1484: Polymath Johannes Trithemius publishes Chronicles of an Gnomon Algorithm Cryptographer, for which he will be posthumously awarded the Pulitzer Prize.
1541: Physician and archaeologist Michele Mercati born. He will be one of the first scholars to recognize prehistoric stone tools as human-made rather than natural or mythologically created thunderstones.
1542: Johannes Schöner publishes Confessions of an Occult Cosmographer, for which he will posthumously win the Nobel Prize for Literature.
1732: Inventor, astronomer, mathematician, clockmaker, and surveyor David Rittenhouse born. He will become the first Director of the United States Mint, hand-striking the new nation's first coins.
1858: Mathematician and philosopher Havelock publishes computational biography of David Rittenhouse.
1859: Mathematician and philosopher Edmund Husserl born. He will argue that transcendental consciousness sets the limits of all possible knowledge.
1903: Mathematician Marshall Harvey Stone born. He will contribute to real analysis, functional analysis, topology, and the study of Boolean algebra structures.
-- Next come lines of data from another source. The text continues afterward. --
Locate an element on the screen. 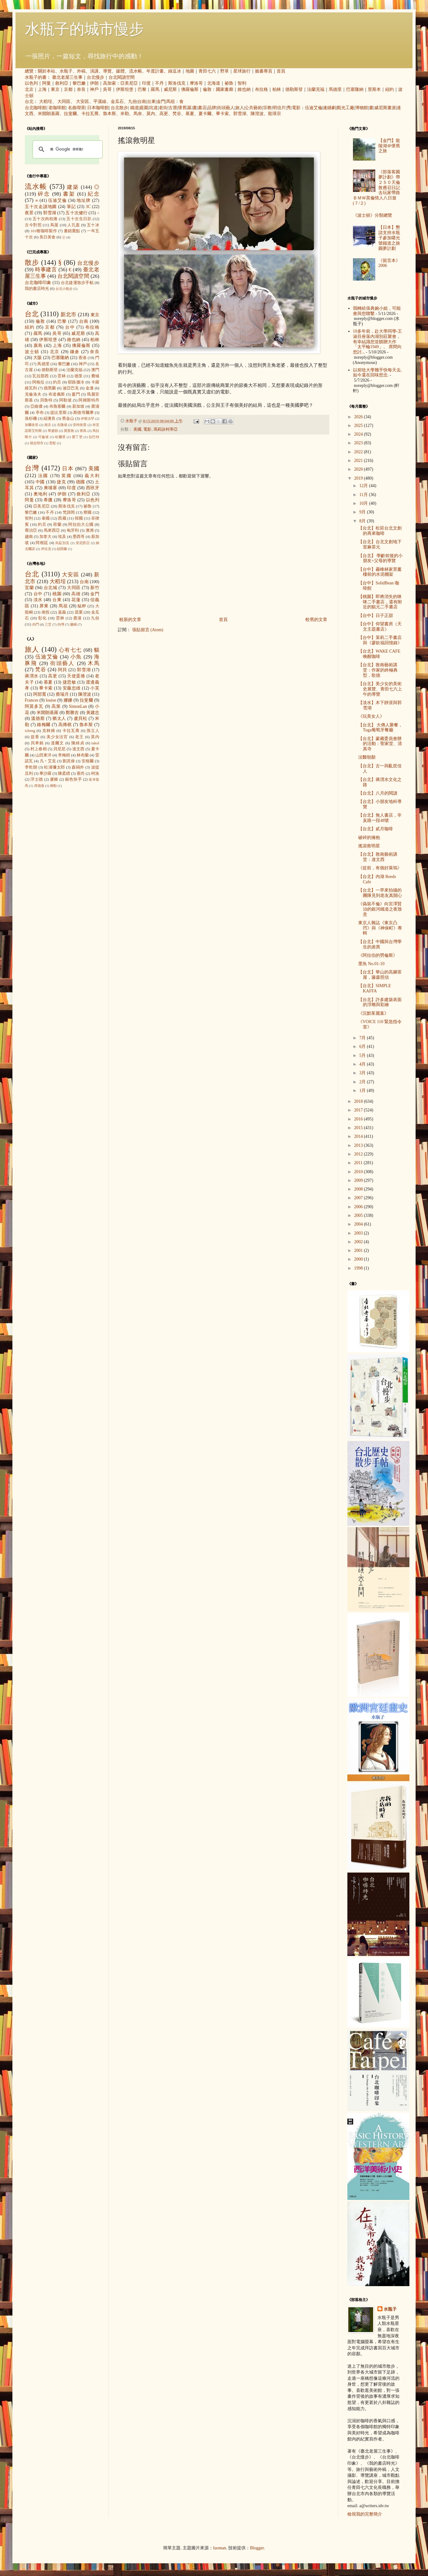  安藤忠雄 is located at coordinates (72, 688).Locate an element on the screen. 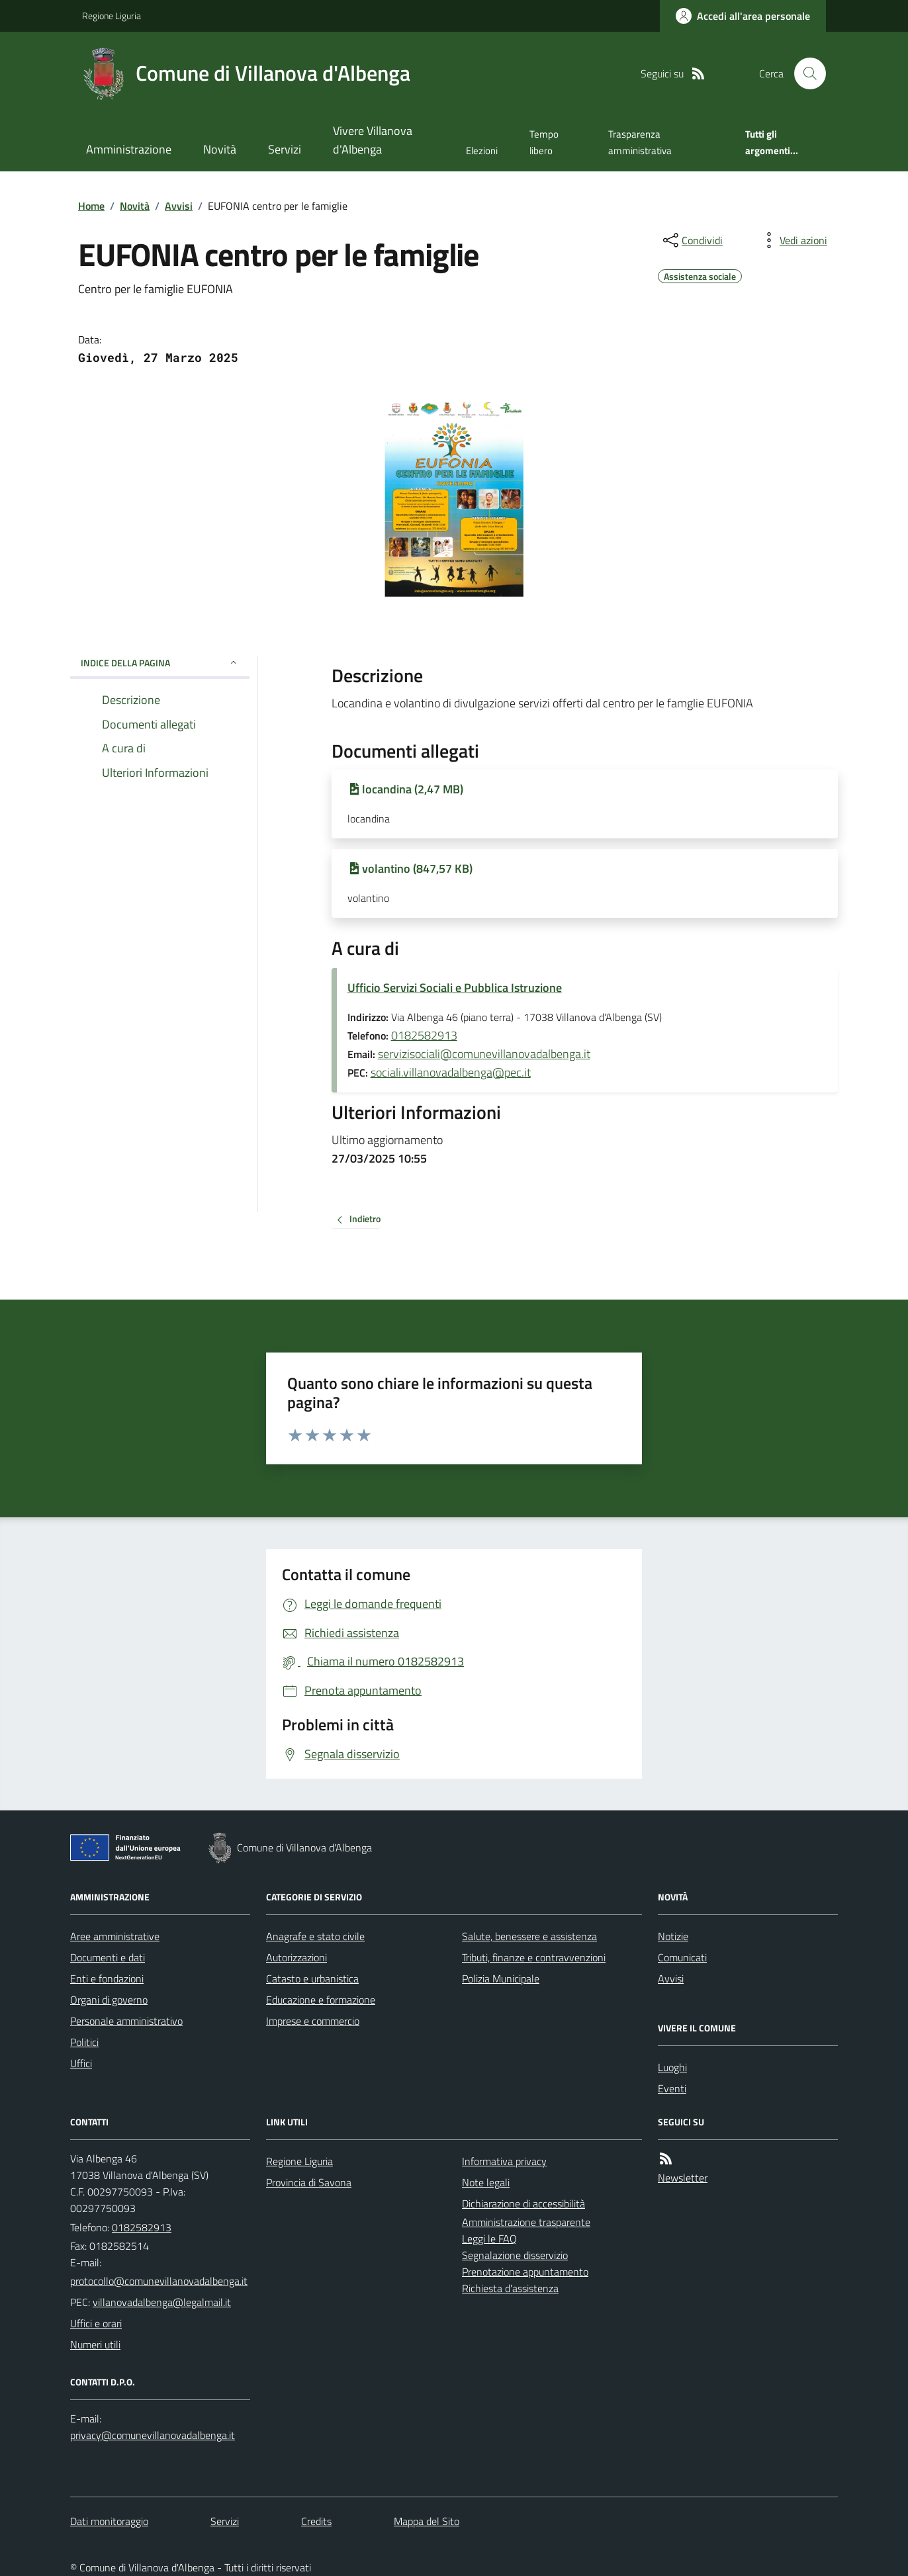 The height and width of the screenshot is (2576, 908). [Accedere alla propria area personale] is located at coordinates (743, 16).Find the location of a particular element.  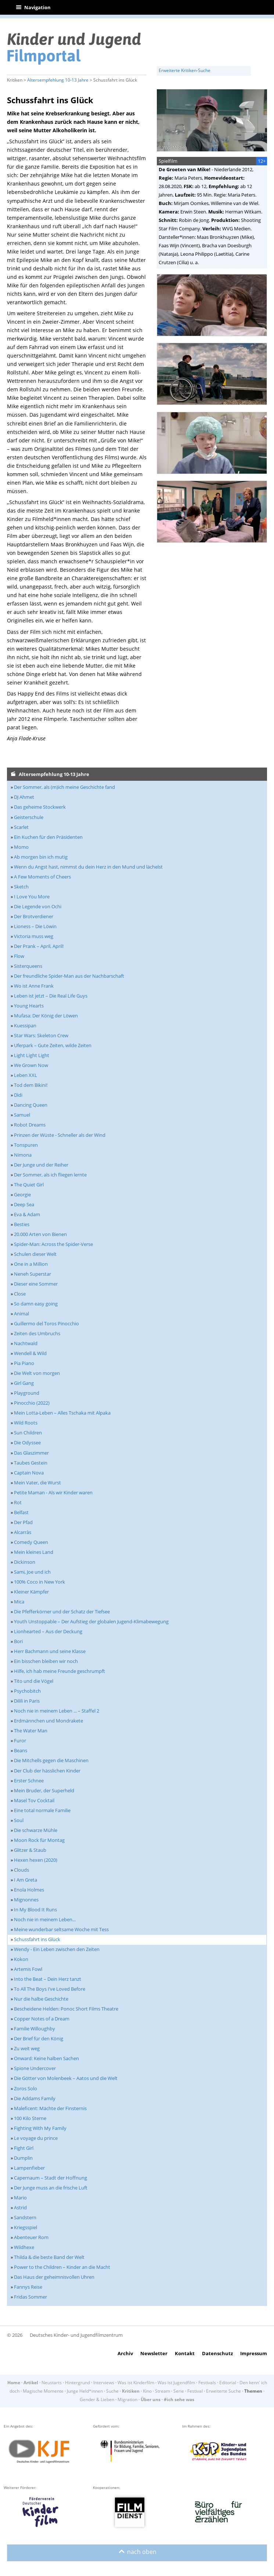

Samuel is located at coordinates (22, 1114).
1904: British mystic Aleister Crowley transcribes the first chapter of The Book of the Law.
1910: Kinetoscope used in series of math crimes, authorities name Skip Digits as person of interest.
1911: Physicist Heike Kamerlingh Onnes discovers superconductivity.
1878: Physicist Ernst Ruhmer dies. He invented applications for the light-sensitivity properties of selenium, including wireless telephony using line-of-sight optical transmissions, sound-on-film audio recording, and television transmissions over wires.
1959: A team of computer manufacturers, users, and university people led by Grace Hopper meets to discuss the creation of a new programming language that would be called COBOL.
2001: New Minneapolis-based dance company Rhizolith Group announces world tour.
2008: Mathematician Graham Higman dies. In mathematics, Higman contributed to group theory. During the Second World War he was a conscientious objector, working at the Meteorological Office in Northern Ireland and Gibraltar.
2016: Signed first edition of Boxes purchased for an undisclosed amount by "an eminent mathematician residing in New Minneapolis, Canada."
2017: Mathematician Donald Erik Sarason dies. He made fundamental advances in the areas of Hardy space theory and Vanishing mean oscillation (VMO).